**Instructions to follow**
What is needed is an exact repeat of the entries, with no pictures in it.

········

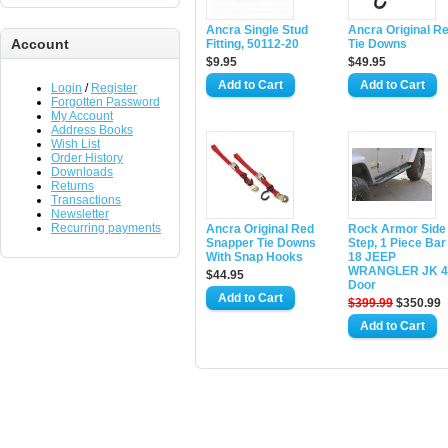
Ancra Single Stud
Ancra Original R
Account
Fitting, 50112-20
Tie Downs
$9.95
$49.95
Login
/
Register
Forgotten Password
My Account
Address Books
Wish List
Order History
Downloads
Returns
Transactions
Newsletter
Recurring payments
Ancra Original Red
Rock Armor Side
Snapper Tie Downs
Step, 1 Piece Bar
With Snap Hooks
18 JEEP
WRANGLER JK 4
$44.95
Door
$399.99
$350.99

········

**Response to this task**
Ancra Single Stud
Ancra Original R
Account
Fitting, 50112-20
Tie Downs
$9.95
$49.95
Login
/
Register
Forgotten Password
My Account
Address Books
Wish List
Order History
Downloads
Returns
Transactions
Newsletter
Recurring payments
Ancra Original Red
Rock Armor Side
Snapper Tie Downs
Step, 1 Piece Bar
With Snap Hooks
18 JEEP
WRANGLER JK 4
$44.95
Door
$399.99
$350.99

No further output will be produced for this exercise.